Document layout detection data

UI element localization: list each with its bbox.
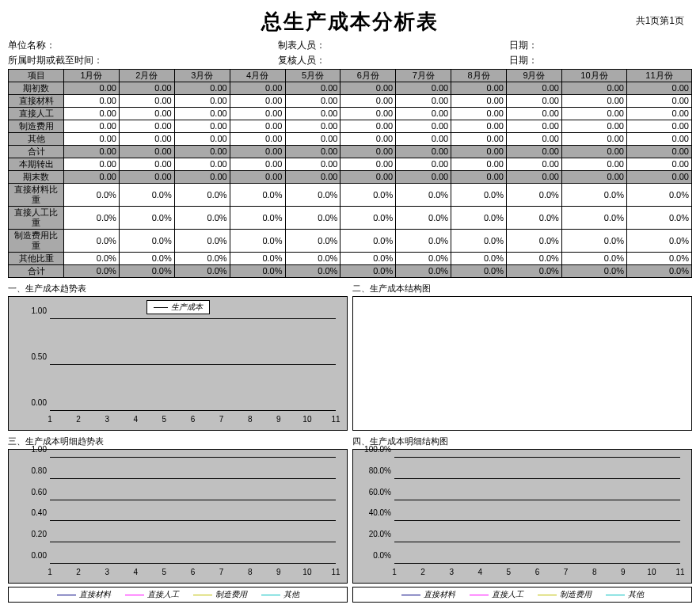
chart1: 生产成本 0.000.501.001234567891011 [8, 296, 348, 431]
cell: 0.0% [396, 207, 451, 230]
cell: 0.0% [119, 207, 174, 230]
cell: 0.00 [507, 171, 562, 184]
cell: 0.00 [119, 171, 174, 184]
cell: 0.00 [561, 95, 626, 108]
cell: 0.00 [396, 120, 451, 133]
chart4-legend: 直接材料 直接人工 制造费用 其他 [352, 587, 692, 603]
cell: 0.00 [174, 146, 230, 158]
cell: 0.0% [626, 230, 691, 253]
cell: 0.00 [119, 158, 174, 171]
cell: 0.0% [396, 253, 451, 265]
cell: 0.00 [340, 158, 396, 171]
cell: 0.0% [119, 265, 174, 278]
cell: 0.00 [64, 171, 120, 184]
cell: 0.00 [561, 133, 626, 146]
meta-unit: 单位名称： [8, 39, 191, 52]
cell: 0.0% [285, 253, 340, 265]
cell: 0.0% [230, 207, 285, 230]
cell: 0.00 [507, 95, 562, 108]
cell: 0.0% [626, 265, 691, 278]
cell: 0.00 [285, 158, 340, 171]
col-header: 4月份 [230, 70, 285, 82]
cell: 0.00 [507, 120, 562, 133]
chart1-legend: 生产成本 [146, 300, 210, 314]
chart4-title: 四、生产成本明细结构图 [352, 435, 692, 447]
cell: 0.00 [174, 120, 230, 133]
cell: 0.00 [340, 133, 396, 146]
cell: 0.00 [174, 95, 230, 108]
cell: 0.0% [561, 184, 626, 207]
cell: 0.0% [451, 184, 507, 207]
col-header: 9月份 [507, 70, 562, 82]
chart3: 0.000.200.400.600.801.001234567891011 [8, 449, 348, 584]
cell: 0.00 [561, 120, 626, 133]
chart2-title: 二、生产成本结构图 [352, 283, 692, 295]
cell: 0.00 [64, 158, 120, 171]
cell: 0.0% [340, 265, 396, 278]
cell: 0.00 [285, 133, 340, 146]
cell: 0.0% [451, 265, 507, 278]
cell: 0.00 [119, 133, 174, 146]
cell: 0.0% [285, 184, 340, 207]
cell: 0.00 [626, 133, 691, 146]
cell: 0.0% [230, 184, 285, 207]
cell: 0.00 [174, 133, 230, 146]
cell: 0.00 [64, 146, 120, 158]
cell: 0.00 [451, 108, 507, 120]
cell: 0.0% [230, 265, 285, 278]
cell: 0.00 [561, 108, 626, 120]
cell: 0.00 [230, 171, 285, 184]
cell: 0.00 [174, 158, 230, 171]
col-header: 10月份 [561, 70, 626, 82]
cell: 0.00 [285, 120, 340, 133]
col-header: 5月份 [285, 70, 340, 82]
row-label: 其他比重 [9, 253, 64, 265]
cell: 0.0% [174, 253, 230, 265]
cell: 0.00 [230, 158, 285, 171]
row-label: 合计 [9, 146, 64, 158]
cell: 0.00 [626, 146, 691, 158]
row-label: 期初数 [9, 82, 64, 95]
cell: 0.00 [561, 146, 626, 158]
meta-date2: 日期： [462, 54, 692, 67]
chart4: 0.0%20.0%40.0%60.0%80.0%100.0%1234567891… [352, 449, 692, 584]
cell: 0.0% [396, 265, 451, 278]
cell: 0.0% [119, 253, 174, 265]
cell: 0.00 [285, 146, 340, 158]
cell: 0.00 [285, 95, 340, 108]
cell: 0.0% [507, 207, 562, 230]
cell: 0.0% [64, 184, 120, 207]
row-label: 制造费用比重 [9, 230, 64, 253]
cell: 0.00 [340, 95, 396, 108]
cell: 0.00 [626, 171, 691, 184]
cell: 0.00 [119, 146, 174, 158]
cell: 0.0% [230, 230, 285, 253]
cell: 0.00 [340, 82, 396, 95]
row-label: 其他 [9, 133, 64, 146]
row-label: 期末数 [9, 171, 64, 184]
cell: 0.00 [396, 82, 451, 95]
cell: 0.00 [64, 95, 120, 108]
meta-period: 所属时期或截至时间： [8, 54, 191, 67]
cell: 0.00 [626, 95, 691, 108]
cell: 0.00 [626, 158, 691, 171]
cell: 0.00 [174, 171, 230, 184]
cell: 0.00 [507, 158, 562, 171]
cell: 0.0% [64, 253, 120, 265]
cell: 0.00 [561, 158, 626, 171]
chart3-legend: 直接材料 直接人工 制造费用 其他 [8, 587, 348, 603]
chart3-title: 三、生产成本明细趋势表 [8, 435, 348, 447]
col-header: 2月份 [119, 70, 174, 82]
cell: 0.00 [451, 120, 507, 133]
cell: 0.00 [626, 108, 691, 120]
page-title: 总生产成本分析表 [8, 8, 692, 36]
cell: 0.00 [340, 108, 396, 120]
meta-preparer: 制表人员： [191, 39, 461, 52]
cell: 0.0% [174, 265, 230, 278]
cell: 0.00 [119, 120, 174, 133]
cell: 0.00 [561, 171, 626, 184]
cell: 0.00 [340, 171, 396, 184]
cell: 0.00 [119, 95, 174, 108]
cell: 0.0% [451, 207, 507, 230]
cell: 0.00 [285, 171, 340, 184]
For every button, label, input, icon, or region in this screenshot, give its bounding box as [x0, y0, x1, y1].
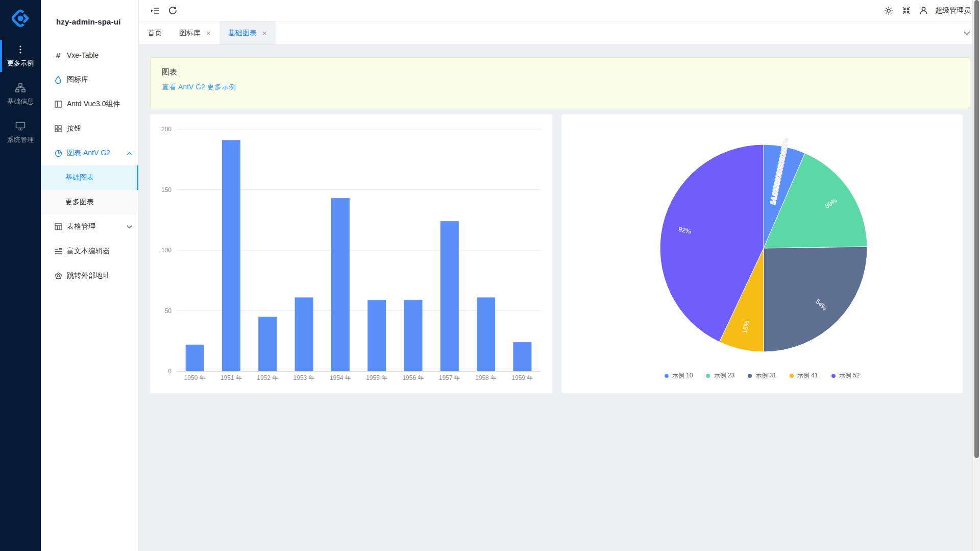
svg-text:1956 年: 1956 年	[402, 374, 424, 381]
svg-text:1957 年: 1957 年	[439, 374, 460, 381]
chevron-down-icon	[964, 31, 970, 35]
grid-icon	[54, 125, 62, 133]
alert-title: 图表	[162, 67, 959, 77]
refresh-button[interactable]	[164, 0, 181, 21]
legend-label: 示例 10	[672, 371, 693, 380]
legend-item[interactable]: 示例 41	[790, 371, 818, 380]
menu-item-external-link[interactable]: 跳转外部地址	[41, 263, 138, 288]
tab-icon-library[interactable]: 图标库 ×	[170, 21, 219, 44]
bar-chart[interactable]: 0501001502001950 年1951 年1952 年1953 年1954…	[158, 122, 545, 391]
rail-item-basic-info[interactable]: 基础信息	[0, 75, 41, 113]
menu-item-table-mgmt[interactable]: 表格管理	[41, 214, 138, 239]
close-icon[interactable]: ×	[206, 29, 211, 37]
tab-basic-charts[interactable]: 基础图表 ×	[219, 21, 276, 44]
legend-label: 示例 52	[839, 371, 860, 380]
cluster-icon	[15, 83, 26, 92]
scrollbar-thumb[interactable]	[974, 0, 979, 458]
gear-icon	[884, 6, 893, 15]
app-root: 更多示例 基础信息 系统管理 hzy-admin-spa-ui # Vxe-Ta…	[0, 0, 980, 551]
tab-bar: 首页 图标库 × 基础图表 ×	[139, 21, 980, 45]
menu-fold-icon	[151, 7, 160, 15]
app-logo[interactable]	[0, 0, 41, 37]
svg-text:150: 150	[161, 186, 172, 194]
main-content: 图表 查看 AntV G2 更多示例 0501001502001950 年195…	[139, 45, 980, 551]
app-title: hzy-admin-spa-ui	[41, 0, 138, 43]
antv-g2-examples-link[interactable]: 查看 AntV G2 更多示例	[162, 83, 236, 92]
legend-dot	[706, 374, 710, 378]
svg-text:1953 年: 1953 年	[293, 374, 315, 381]
legend-label: 示例 31	[755, 371, 776, 380]
fullscreen-exit-icon	[902, 6, 911, 15]
table-icon	[54, 223, 62, 231]
submenu-item-basic-charts[interactable]: 基础图表	[41, 165, 138, 190]
charts-row: 0501001502001950 年1951 年1952 年1953 年1954…	[150, 114, 970, 393]
more-dots-icon	[16, 45, 24, 54]
legend-item[interactable]: 示例 31	[748, 371, 776, 380]
legend-dot	[665, 374, 669, 378]
chevron-up-icon	[127, 152, 132, 155]
submenu-item-label: 更多图表	[65, 198, 94, 207]
page-scrollbar[interactable]	[972, 0, 980, 551]
settings-button[interactable]	[880, 0, 897, 21]
legend-label: 示例 41	[797, 371, 818, 380]
sidebar-menu: # Vxe-Table 图标库 Antd Vue3.0组件	[41, 43, 138, 551]
menu-item-buttons[interactable]: 按钮	[41, 116, 138, 141]
svg-text:1958 年: 1958 年	[475, 374, 497, 381]
pie-chart-card: 14.000000000000002%14.000000000000002%39…	[561, 114, 963, 393]
layout-icon	[54, 100, 62, 108]
submenu-item-more-charts[interactable]: 更多图表	[41, 190, 138, 214]
tab-home[interactable]: 首页	[139, 21, 170, 44]
svg-text:0: 0	[168, 368, 172, 375]
user-icon	[919, 6, 928, 15]
legend-item[interactable]: 示例 52	[831, 371, 860, 380]
menu-item-antv-g2[interactable]: 图表 AntV G2	[41, 141, 138, 165]
rich-text-icon	[54, 247, 62, 255]
rail-item-label: 更多示例	[7, 59, 34, 68]
logo-diamond-icon	[9, 7, 32, 30]
menu-item-label: 按钮	[67, 124, 81, 133]
water-drop-icon	[54, 76, 62, 84]
menu-fold-button[interactable]	[146, 0, 164, 21]
menu-item-icon-library[interactable]: 图标库	[41, 67, 138, 92]
svg-text:1951 年: 1951 年	[220, 374, 242, 381]
top-header: 超级管理员	[139, 0, 980, 21]
pie-icon	[54, 149, 62, 157]
svg-text:1955 年: 1955 年	[366, 374, 387, 381]
rail-item-more-examples[interactable]: 更多示例	[0, 37, 41, 75]
rail-item-label: 基础信息	[7, 97, 34, 106]
menu-item-label: Antd Vue3.0组件	[67, 100, 120, 109]
legend-item[interactable]: 示例 10	[665, 371, 693, 380]
menu-item-rich-text-editor[interactable]: 富文本编辑器	[41, 239, 138, 263]
fullscreen-exit-button[interactable]	[897, 0, 915, 21]
menu-item-label: 表格管理	[67, 222, 95, 231]
content-column: 超级管理员 首页 图标库 × 基础图表 × 图表	[139, 0, 980, 551]
menu-item-label: 图表 AntV G2	[67, 149, 110, 158]
menu-item-label: 富文本编辑器	[67, 247, 110, 256]
pie-legend: 示例 10 示例 23 示例 31 示例 41	[665, 371, 860, 380]
tab-label: 图标库	[179, 29, 201, 38]
svg-text:1954 年: 1954 年	[330, 374, 351, 381]
tab-label: 首页	[148, 29, 162, 38]
svg-text:1952 年: 1952 年	[257, 374, 278, 381]
medal-icon	[54, 272, 62, 280]
svg-text:1950 年: 1950 年	[184, 374, 206, 381]
user-name[interactable]: 超级管理员	[935, 6, 971, 15]
secondary-sidebar: hzy-admin-spa-ui # Vxe-Table 图标库	[41, 0, 139, 551]
submenu-item-label: 基础图表	[65, 173, 94, 182]
chevron-down-icon	[127, 225, 132, 229]
legend-dot	[748, 374, 752, 378]
close-icon[interactable]: ×	[262, 29, 267, 37]
legend-dot	[831, 374, 836, 378]
menu-item-label: 图标库	[67, 75, 88, 84]
user-avatar-button[interactable]	[915, 0, 932, 21]
menu-item-antd-vue[interactable]: Antd Vue3.0组件	[41, 92, 138, 116]
pie-chart[interactable]: 14.000000000000002%14.000000000000002%39…	[569, 122, 955, 367]
menu-item-label: 跳转外部地址	[67, 271, 110, 280]
rail-item-system-mgmt[interactable]: 系统管理	[0, 113, 41, 152]
rail-item-label: 系统管理	[7, 135, 34, 145]
bar-chart-card: 0501001502001950 年1951 年1952 年1953 年1954…	[150, 114, 552, 393]
menu-item-vxe-table[interactable]: # Vxe-Table	[41, 43, 138, 67]
tabbar-spacer	[276, 21, 953, 44]
legend-item[interactable]: 示例 23	[706, 371, 734, 380]
primary-sidebar: 更多示例 基础信息 系统管理	[0, 0, 41, 551]
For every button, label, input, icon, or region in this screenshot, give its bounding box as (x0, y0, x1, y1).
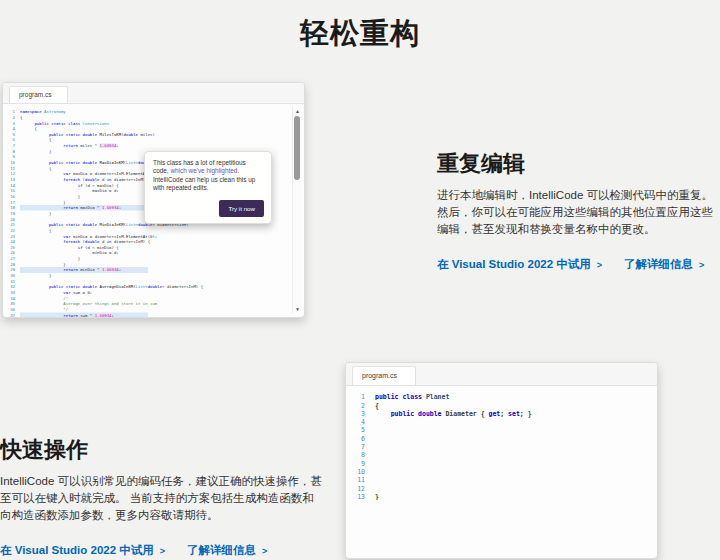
code-line: 2{ (352, 401, 657, 409)
scroll-up-icon[interactable]: ▲ (293, 108, 302, 114)
repeated-edits-editor-screenshot: program.cs 1namespace Astronomy2{3 publi… (2, 82, 305, 318)
vertical-scrollbar[interactable]: ▲ ▼ (292, 107, 301, 313)
section-body: 进行本地编辑时，IntelliCode 可以检测代码中的重复。 然后，你可以在可… (437, 187, 714, 238)
scroll-down-icon[interactable]: ▼ (293, 306, 302, 312)
code-line: 4 (352, 418, 657, 426)
section-body: IntelliCode 可以识别常见的编码任务，建议正确的快速操作，甚至可以在键… (0, 473, 325, 524)
links-row: 在 Visual Studio 2022 中试用> 了解详细信息> (0, 543, 325, 558)
code-line: 8 (352, 451, 657, 459)
code-line: 37 return sum * 1.60934; (8, 312, 304, 318)
chevron-right-icon: > (160, 546, 165, 556)
section-heading: 重复编辑 (437, 150, 714, 177)
intellicode-suggestion-tooltip: This class has a lot of repetitious code… (144, 151, 272, 224)
code-line: 12 (352, 484, 657, 492)
chevron-right-icon: > (597, 260, 602, 270)
editor-tab-bar: program.cs (346, 363, 657, 386)
quick-actions-editor-screenshot: program.cs 1public class Planet2{3 publi… (345, 362, 658, 559)
code-line: 9 (352, 459, 657, 467)
section-heading: 快速操作 (0, 436, 325, 463)
tooltip-text: This class has a lot of repetitious code… (153, 159, 263, 193)
section-quick-actions: 快速操作 IntelliCode 可以识别常见的编码任务，建议正确的快速操作，甚… (0, 436, 325, 558)
try-it-now-button[interactable]: Try it now (219, 200, 264, 217)
scrollbar-thumb[interactable] (294, 116, 300, 180)
try-in-visual-studio-link[interactable]: 在 Visual Studio 2022 中试用> (437, 257, 602, 272)
code-line: 6 (352, 434, 657, 442)
try-in-visual-studio-link[interactable]: 在 Visual Studio 2022 中试用> (0, 543, 165, 558)
code-area: 1public class Planet2{3 public double Di… (346, 386, 657, 559)
code-line: 5 (352, 426, 657, 434)
chevron-right-icon: > (699, 260, 704, 270)
link-label: 了解详细信息 (624, 257, 693, 272)
link-label: 了解详细信息 (187, 543, 256, 558)
intellicode-refactoring-page: 轻松重构 program.cs 1namespace Astronomy2{3 … (0, 0, 720, 560)
tab-program-cs[interactable]: program.cs (9, 86, 68, 103)
link-label: 在 Visual Studio 2022 中试用 (0, 543, 154, 558)
page-title: 轻松重构 (0, 14, 720, 54)
tooltip-text-highlight: which we've highlighted (170, 167, 237, 174)
learn-more-link[interactable]: 了解详细信息> (187, 543, 267, 558)
section-repeated-edits: 重复编辑 进行本地编辑时，IntelliCode 可以检测代码中的重复。 然后，… (437, 150, 714, 272)
code-line: 10 (352, 468, 657, 476)
code-line: 11 (352, 476, 657, 484)
code-line: 1public class Planet (352, 393, 657, 401)
bottom-editor-code-lines: 1public class Planet2{3 public double Di… (352, 393, 657, 501)
tab-program-cs[interactable]: program.cs (352, 366, 416, 385)
code-line: 13} (352, 493, 657, 501)
editor-tab-bar: program.cs (3, 83, 304, 104)
learn-more-link[interactable]: 了解详细信息> (624, 257, 704, 272)
link-label: 在 Visual Studio 2022 中试用 (437, 257, 591, 272)
chevron-right-icon: > (262, 546, 267, 556)
code-line: 7 (352, 443, 657, 451)
links-row: 在 Visual Studio 2022 中试用> 了解详细信息> (437, 257, 714, 272)
code-line: 3 public double Diameter { get; set; } (352, 410, 657, 418)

▸ Task details:
Check every line above for the word "Antd" and copy those that have it.

▸ Result below:
sidebar-menu: # Vxe-Table 图标库 Antd Vue3.0组件	[41, 43, 138, 551]
menu-item-label: Antd Vue3.0组件	[67, 100, 120, 109]
menu-item-antd-vue[interactable]: Antd Vue3.0组件	[41, 92, 138, 116]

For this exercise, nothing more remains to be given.